One of the most classic business suit options - dark blue single-breasted wool suit.
Buy less - buy better
Prefer quality over quantity. By doing this you will end up having clothes in your wardrobe that you wear more often, feel better when you wear it, and that will even last longer than the cheap ones with lower quality. Remember that the right 800‚¬ or 1000‚¬ suit, fitted by a tailor, is better than two lousy fitting 400‚¬ suits.
Pay attention to the quality of finishing and details.
Go for versatility - avoid risky choices
The weightless vicuna blends or some fine-as-silk super 180's wool fabrics can sound like a good idea. And they would probably look really good. But they are also a pain to take care of. Instead for example all-season mid-weight cloths feel good through the year. And they are much easier to maintain in good shape.
Restrained micro-check pattern is a versatile option for a summer suit.
Chosen carefully, the three basic suits can basically constitute an entire wardrobe. Keep in mind that versatile selection can in fact be achieved with very few sets of clothes. For example a man with only three suits, three shirts, three ties, and two pairs of shoes already has 54 different combinations to select from. The secret here is to keep your garments simple, classic and interchangeable.

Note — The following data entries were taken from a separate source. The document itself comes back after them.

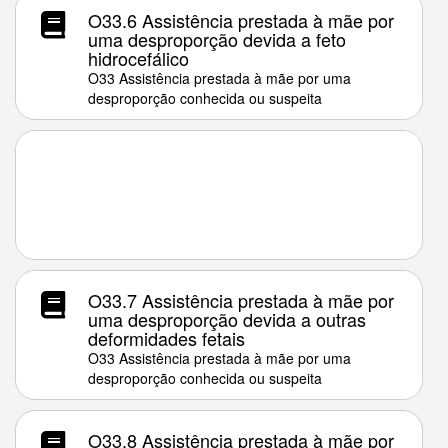
O33.6 Assistência prestada à mãe por
uma desproporção devida a feto
hidrocefálico
O33 Assistência prestada à mãe por uma
desproporção conhecida ou suspeita
O33.7 Assistência prestada à mãe por
uma desproporção devida a outras
deformidades fetais
O33 Assistência prestada à mãe por uma
desproporção conhecida ou suspeita
O33.8 Assistência prestada à mãe por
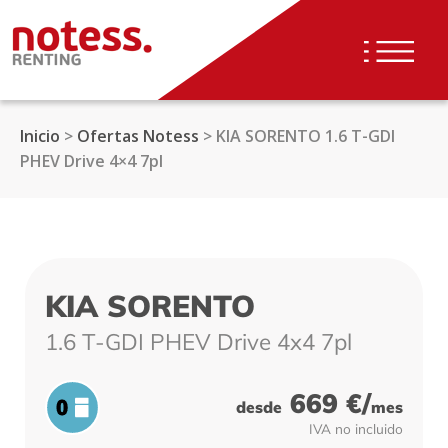
Saltar al contenido.
Inicio
>
Ofertas Notess
>
KIA SORENTO 1.6 T-GDI
PHEV Drive 4×4 7pl
KIA SORENTO
1.6 T-GDI PHEV Drive 4x4 7pl
669 €/
desde
mes
IVA no incluido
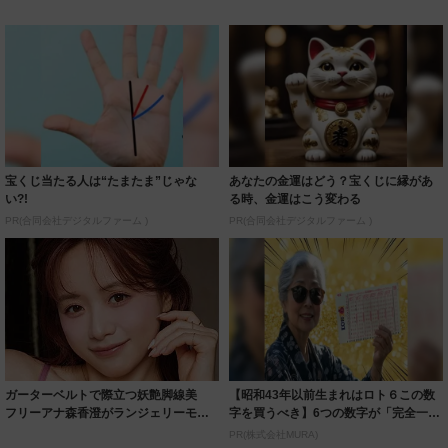
宝くじ当たる人は“たまたま”じゃな
あなたの金運はどう？宝くじに縁があ
い?!
る時、金運はこう変わる
PR(合同会社デジタルファーム )
PR(合同会社デジタルファーム )
ガーターベルトで際立つ妖艶脚線美
【昭和43年以前生まれはロト６この数
フリーアナ森香澄がランジェリーモデ
字を買うべき】6つの数字が「完全一
ルに ｢PE...
致」する方...
PR(株式会社MURA)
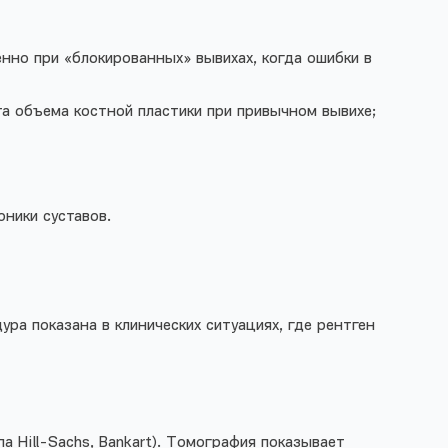
нно при «блокированных» вывихах, когда ошибки в
а объема костной пластики при привычном вывихе;
оники суставов.
ра показана в клинических ситуациях, где рентген
 Hill-Sachs, Bankart). Томография показывает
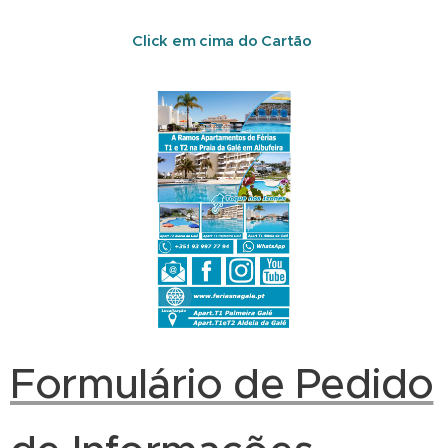
Click em cima do Cartão
Formulário de Pedido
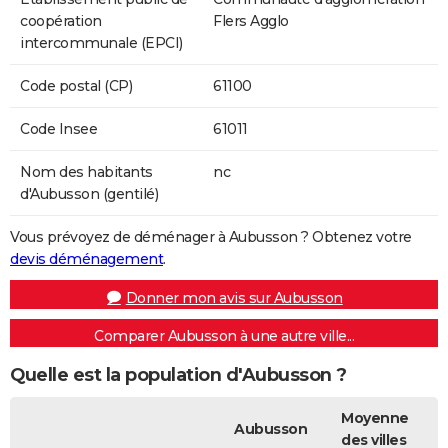
coopération
Flers Agglo
intercommunale (EPCI)
Code postal (CP)
61100
Code Insee
61011
Nom des habitants
nc
d'Aubusson (gentilé)
Vous prévoyez de déménager à Aubusson ? Obtenez votre
devis déménagement
.
Donner mon avis sur Aubusson
Comparer Aubusson à une autre ville...
Quelle est la population d'Aubusson ?
Moyenne
Aubusson
des villes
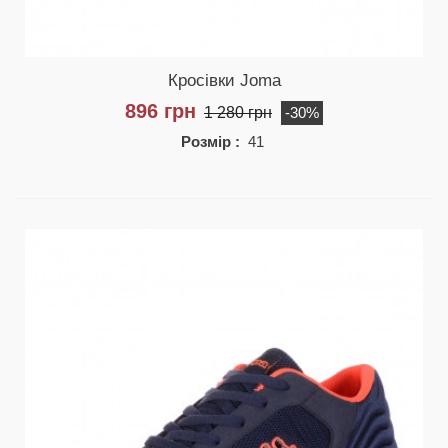
Кросівки Joma
896 грн
1 280 грн
-30%
Розмір :
41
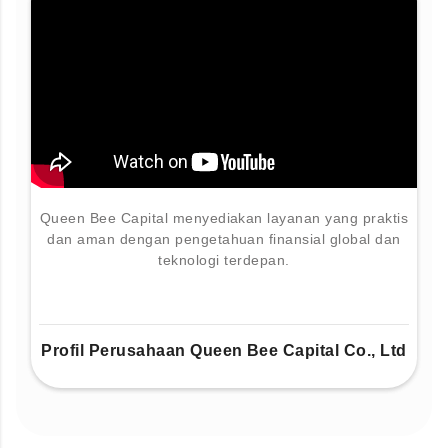
Queen Bee Capital menyediakan layanan yang praktis
dan aman dengan pengetahuan finansial global dan
teknologi terdepan.
Profil Perusahaan Queen Bee Capital Co., Ltd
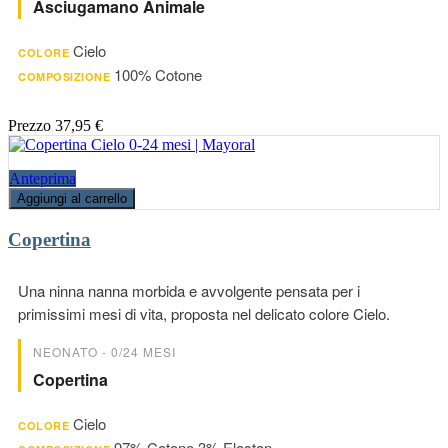
Asciugamano Animale
Cielo
COLORE
100% Cotone
COMPOSIZIONE
Prezzo
37,95 €
Anteprima
Aggiungi al carrello
Copertina
Una ninna nanna morbida e avvolgente pensata per i
primissimi mesi di vita, proposta nel delicato colore Cielo.
NEONATO - 0/24 MESI
Copertina
Cielo
COLORE
97% Cotone 3% Elastan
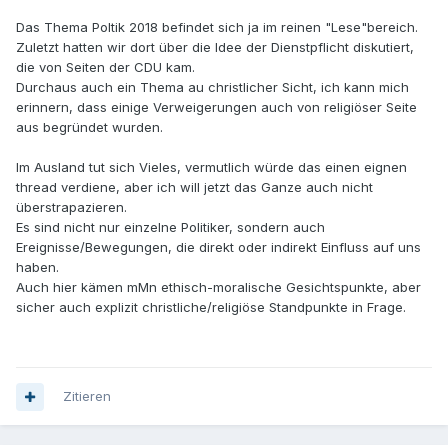
Das Thema Poltik 2018 befindet sich ja im reinen "Lese"bereich.
Zuletzt hatten wir dort über die Idee der Dienstpflicht diskutiert,
die von Seiten der CDU kam.
Durchaus auch ein Thema au christlicher Sicht, ich kann mich
erinnern, dass einige Verweigerungen auch von religiöser Seite
aus begründet wurden.
Im Ausland tut sich Vieles, vermutlich würde das einen eignen
thread verdiene, aber ich will jetzt das Ganze auch nicht
überstrapazieren.
Es sind nicht nur einzelne Politiker, sondern auch
Ereignisse/Bewegungen, die direkt oder indirekt Einfluss auf uns
haben.
Auch hier kämen mMn ethisch-moralische Gesichtspunkte, aber
sicher auch explizit christliche/religiöse Standpunkte in Frage.
Zitieren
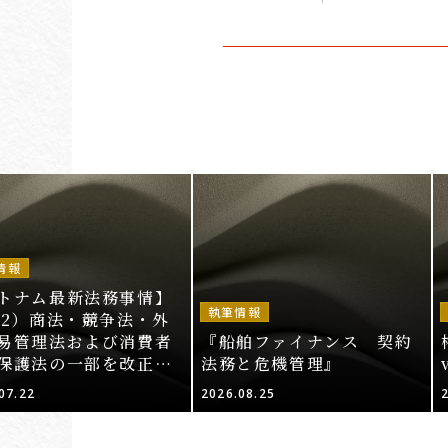
情報
トナム最新法務事情】
執筆情報
52）商法・競争法・外
易管理法および消費者
『船舶ファイナンス 契約
保護法の一部を改正・
法務と危機管理』
する法律案（その2）
07.22
2026.08.25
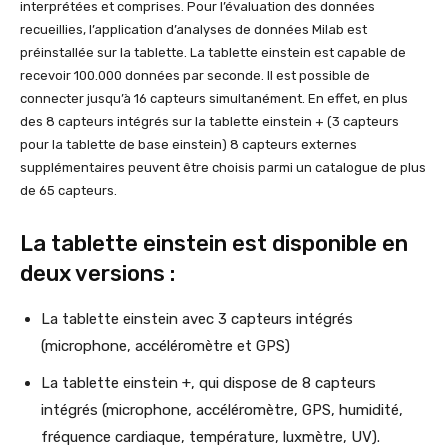
interprétées et comprises. Pour l’évaluation des données
recueillies, l’application d’analyses de données Milab est
préinstallée sur la tablette. La tablette einstein est capable de
recevoir 100.000 données par seconde. Il est possible de
connecter jusqu’à 16 capteurs simultanément. En effet, en plus
des 8 capteurs intégrés sur la tablette einstein + (3 capteurs
pour la tablette de base einstein) 8 capteurs externes
supplémentaires peuvent être choisis parmi un catalogue de plus
de 65 capteurs.
La tablette einstein est disponible en
deux versions :
La tablette einstein avec 3 capteurs intégrés
(microphone, accéléromètre et GPS)
La tablette einstein +, qui dispose de 8 capteurs
intégrés (microphone, accéléromètre, GPS, humidité,
fréquence cardiaque, température, luxmètre, UV).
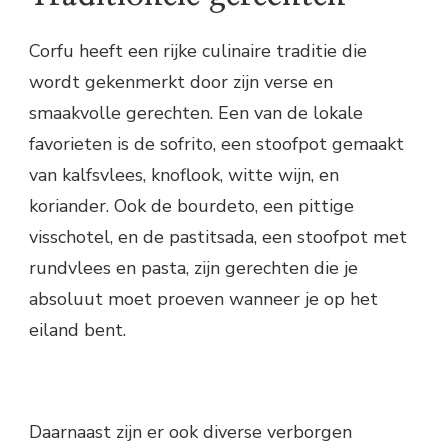
Corfu heeft een rijke culinaire traditie die
wordt gekenmerkt door zijn verse en
smaakvolle gerechten. Een van de lokale
favorieten is de sofrito, een stoofpot gemaakt
van kalfsvlees, knoflook, witte wijn, en
koriander. Ook de bourdeto, een pittige
visschotel, en de pastitsada, een stoofpot met
rundvlees en pasta, zijn gerechten die je
absoluut moet proeven wanneer je op het
eiland bent.
Daarnaast zijn er ook diverse verborgen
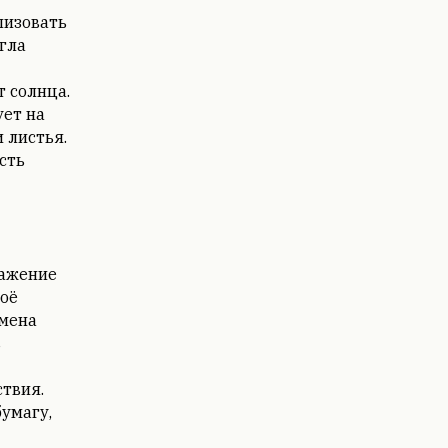
лизовать
гла
 солнца.
ет на
 листья.
сть
ражение
воё
бмена
ь
твия.
умагу,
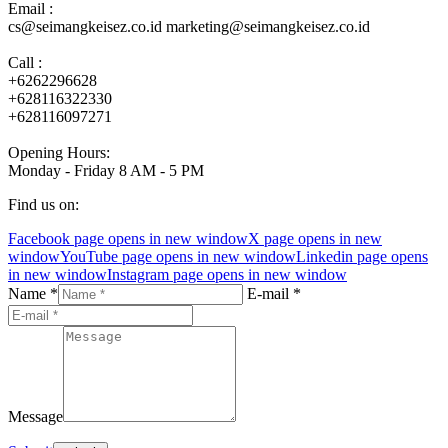
Email :
cs@seimangkeisez.co.id marketing@seimangkeisez.co.id
Call :
+6262296628
+628116322330
+628116097271
Opening Hours:
Monday - Friday 8 AM - 5 PM
Find us on:
Facebook page opens in new window
X page opens in new
window
YouTube page opens in new window
Linkedin page opens
in new window
Instagram page opens in new window
Name *
E-mail *
Message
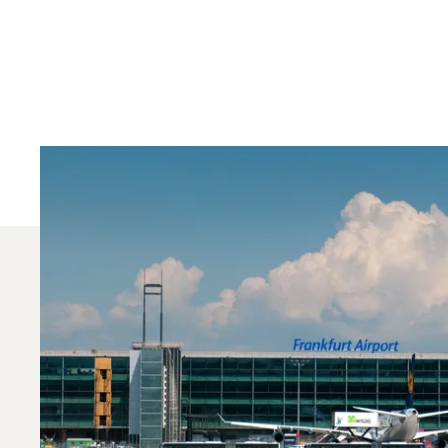
¿Qué Jets Privados Se
En 2025, el Phenom 100, el Phenom 300 y el PC-12 
aviación privada puede ayudarle a elegir el avió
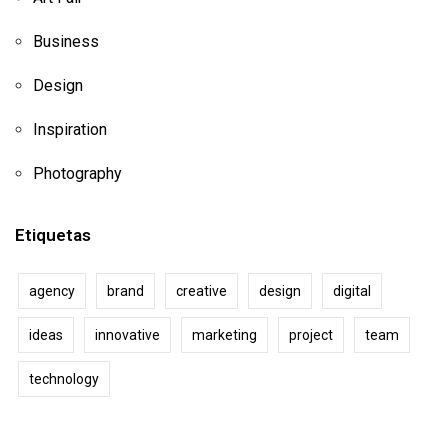
Business
Design
Inspiration
Photography
Etiquetas
agency
brand
creative
design
digital
ideas
innovative
marketing
project
team
technology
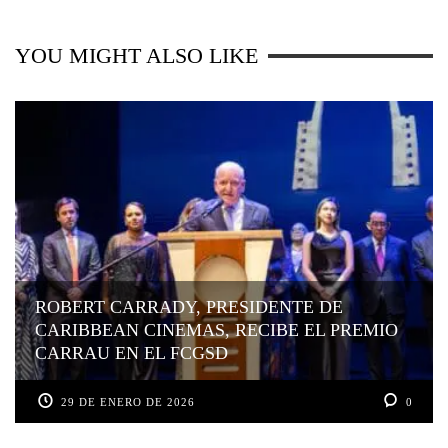
YOU MIGHT ALSO LIKE
ROBERT CARRADY, PRESIDENTE DE
CARIBBEAN CINEMAS, RECIBE EL PREMIO
CARRAU EN EL FCGSD
29 DE ENERO DE 2026
0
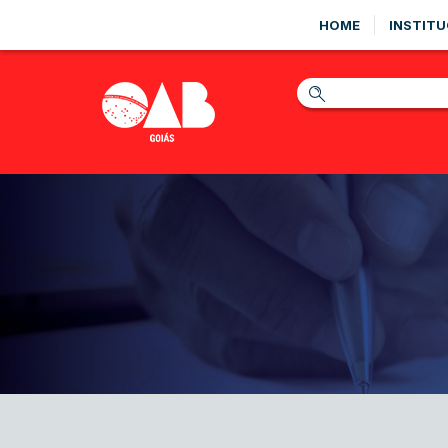
HOME
INSTITU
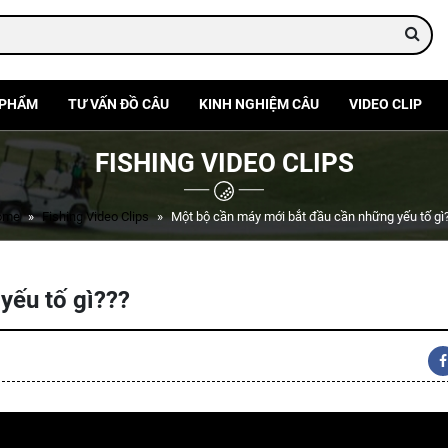
 PHẨM
TƯ VẤN ĐỒ CÂU
KINH NGHIỆM CÂU
VIDEO CLIP
FISHING VIDEO CLIPS
ome
Fishing Video Clips
Một bộ cần máy mới bắt đầu cần những yếu tố gì
yếu tố gì???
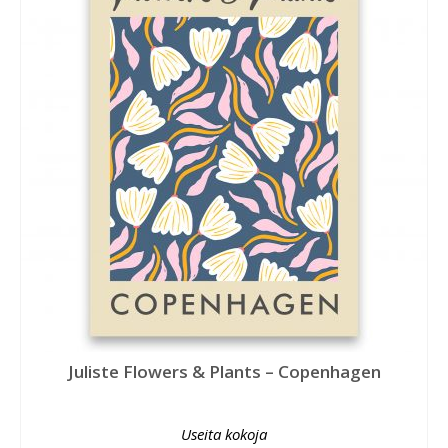
Juliste Flowers & Plants – Copenhagen
Useita kokoja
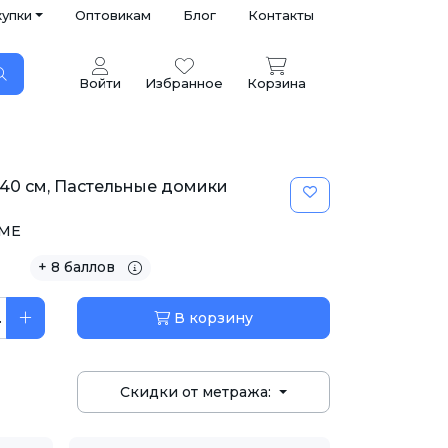
купки
Оптовикам
Блог
Контакты
Войти
Избранное
Корзина
240 см, Пастельные домики
ME
+ 8 баллов
.
В корзину
Скидки от метража:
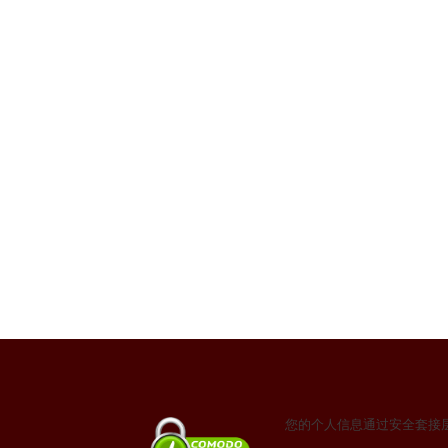
您的个人信息通过安全套接层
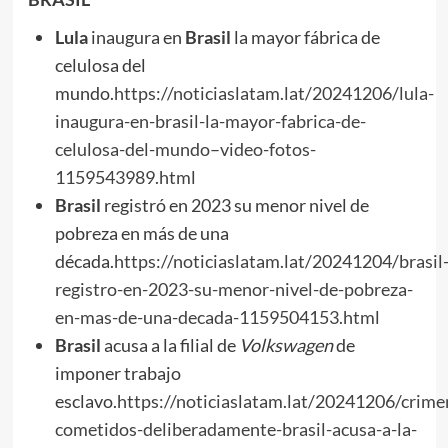
Lula
inaugura en
Brasil
la mayor fábrica de
celulosa del
mundo.
https://noticiaslatam.lat/20241206/lula-
inaugura-en-brasil-la-mayor-fabrica-de-
celulosa-del-mundo–video-fotos-
1159543989.html
Brasil
registró en 2023 su menor nivel de
pobreza en más de una
década.
https://noticiaslatam.lat/20241204/brasil
registro-en-2023-su-menor-nivel-de-pobreza-
en-mas-de-una-decada-1159504153.html
Brasil
acusa a la filial de
Volkswagen
de
imponer trabajo
esclavo.
https://noticiaslatam.lat/20241206/crime
cometidos-deliberadamente-brasil-acusa-a-la-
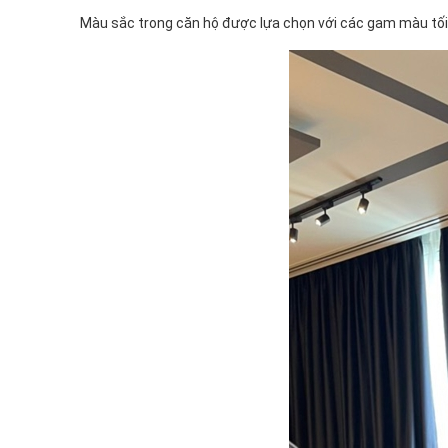
Màu sắc trong căn hộ được lựa chọn với các gam màu tối th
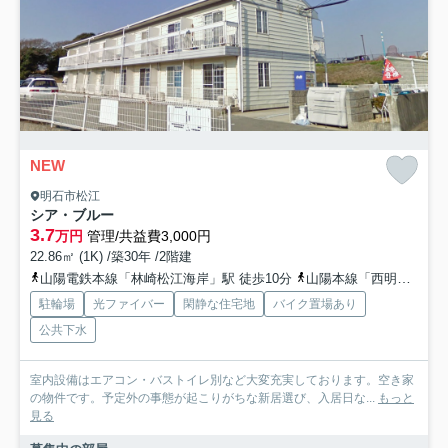
NEW
明石市松江
シア・ブルー
3.7
万円
管理/共益費3,000円
22.86㎡ (1K) /築30年 /2階建
山陽電鉄本線「林崎松江海岸」駅 徒歩10分
山陽本線「西明石」駅 徒歩27分
駐輪場
光ファイバー
閑静な住宅地
バイク置場あり
公共下水
室内設備はエアコン・バストイレ別など大変充実しております。空き家
の物件です。予定外の事態が起こりがちな新居選び、入居日な...
もっと
見る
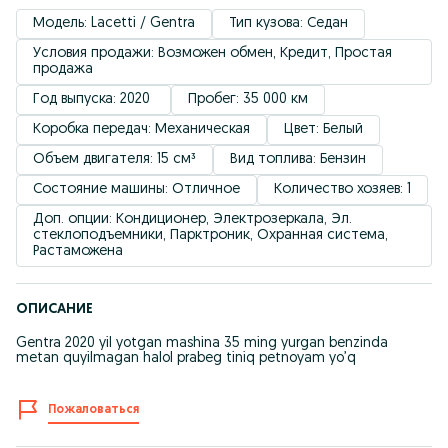
Модель: Lacetti / Gentra
Тип кузова: Седан
Условия продажи: Возможен обмен, Кредит, Простая 
продажа
Год выпуска: 2020 
Пробег: 35 000 км
Коробка передач: Механическая
Цвет: Белый
Объем двигателя: 15 см³
Вид топлива: Бензин
Состояние машины: Отличное
Количество хозяев: 1
Доп. опции: Кондиционер, Электрозеркала, Эл. 
стеклоподъемники, Парктроник, Охранная система, 
Растаможена
ОПИСАНИЕ
Gentra 2020 yil yotgan mashina 35 ming yurgan benzinda
metan quyilmagan halol prabeg tiniq petnoyam yo’q
Пожаловаться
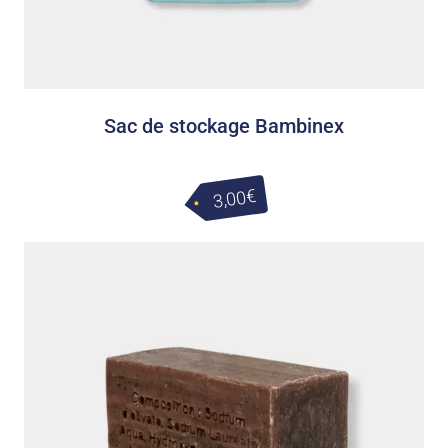
Sac de stockage Bambinex
€
3,00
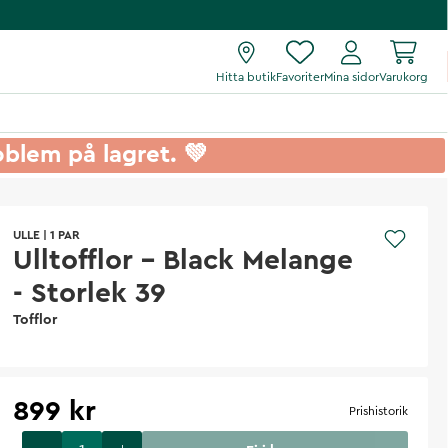
Hitta butik
Favoriter
Mina sidor
Varukorg
roblem på lagret. 💚
ULLE
|
1 PAR
Ulltofflor - Black Melange
- Storlek 39
Tofflor
899 kr
Prishistorik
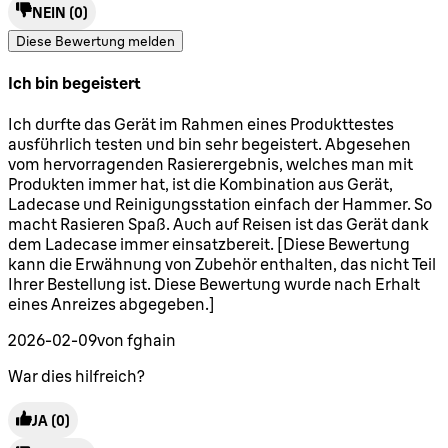
NEIN
(0)
Diese Bewertung melden
Ich bin begeistert
5 Sterne von maximal 5
Ich durfte das Gerät im Rahmen eines Produkttestes
ausführlich testen und bin sehr begeistert. Abgesehen
vom hervorragenden Rasierergebnis, welches man mit
Produkten immer hat, ist die Kombination aus Gerät,
Ladecase und Reinigungsstation einfach der Hammer. So
macht Rasieren Spaß. Auch auf Reisen ist das Gerät dank
dem Ladecase immer einsatzbereit. [Diese Bewertung
kann die Erwähnung von Zubehör enthalten, das nicht Teil
Ihrer Bestellung ist. Diese Bewertung wurde nach Erhalt
eines Anreizes abgegeben.]
2026-02-09
von fghain
War dies hilfreich?
JA
(0)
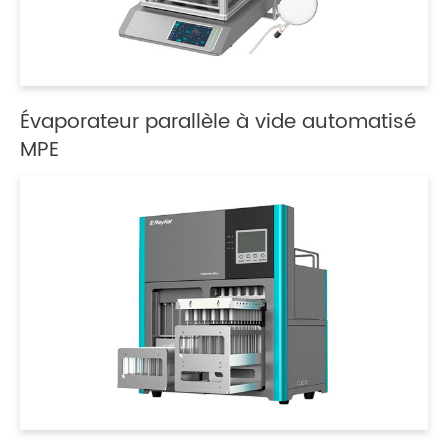
Évaporateur parallèle à vide automatisé
MPE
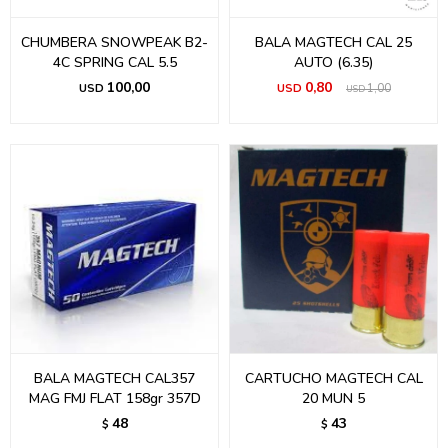
CHUMBERA SNOWPEAK B2-
BALA MAGTECH CAL 25
4C SPRING CAL 5.5
AUTO (6.35)
100,00
0,80
USD
USD
1,00
USD
BALA MAGTECH CAL357
CARTUCHO MAGTECH CAL
MAG FMJ FLAT 158gr 357D
20 MUN 5
48
43
$
$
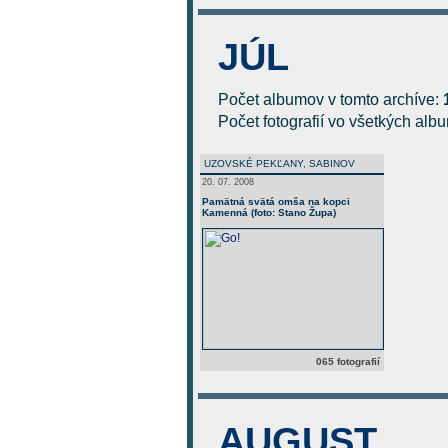
JÚL
Počet albumov v tomto archíve:
Počet fotografií vo všetkých al
UZOVSKÉ PEKĽANY, SABINOV
20. 07. 2008
Pamätná svätá omša na kopci
Kamenná (foto: Stano Župa)
065 fotografií
AUGUST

First three suits you buy should be plain and simple.
Pay attention to the fit
If you don't know or you are not sure how your suit should fit, that is the part you need to start from. Most of men don't really know what a fitted suit means. Below you will find six simple things to pay attention to. And after you have learned how your suit should fit you should find a good and trustworthy tailor who can alter your suits to fit properly.
Remember that when it comes to acquiring a new business suit your tailor is your best friend.
Shoulder and lapel
How your jacket fits at the shoulder is probably the most important individual point. It also is the first sign whether a man really knows his own size and how his jacket should fit. Look for higher, smaller armholes and narrower sleeves. The jacket's shoulder seem should sit on your shoulder. Your jacket fits properly if there is no overhang at the shoulder pad or, conversely, your shoulder does not bulge out at the top of the sleeve. Remember that you should have a smooth curving line falling from sleeve head all the way to the cuff. There should be no outline of your shoulder appearing in the sleeve. And the sleeve's head should never sag.
Make sure the collar of your jacket sits well on the shoulders and do not buckle or pucker, stand away or conceal your shirt collar. It is a good rule that one 1-1,5cm of shirt collar should be visible at the back.
First of all keep in mind that the correct waist measurement is not at your hips. Nor is it at your belly button. It is halfway in between. This information and getting to know your right waist measurement may come as a little surprise at first. But eventually it will make your suits and jackets to fit better. There should never be any creases or ripples radiating from the fastened button. If there are and they are not a result of a fabric choice, switch up a size. Or lose some weight.
There are many different rules or ways to define the right length of a jacket. And this is also a matter of taste. And even more a matter that depends on your own length and body type. In principle, the bottom hem should be level with your knuckles. But most of all your jacket should always be long enough to cover your rear.
Getting the sleeve length right is not as easy as it could sound. Sleeve length is also in a way a matter of taste. Remember that 1-1,5cm of shirt cuff should always be visible under your jacket sleeve. If you want to be classic, a good thumb rule is that the sleeve should rest about 1,5cm below your wristbone. And never should the sleeves reach farther than the point where the base of the thumb meets the wrist.
Break or no-break is a matter of taste. But remember that in any case only a little cloth should ever drape on your shoes. The hem of your pants should cover the laces of your shoes and slope slightly downward toward the heel, stopping about 2,5cm above the welt. The front crease of your trouser leg should break slightly at mid-shin. Or you can go for the "Italian look" and no-break.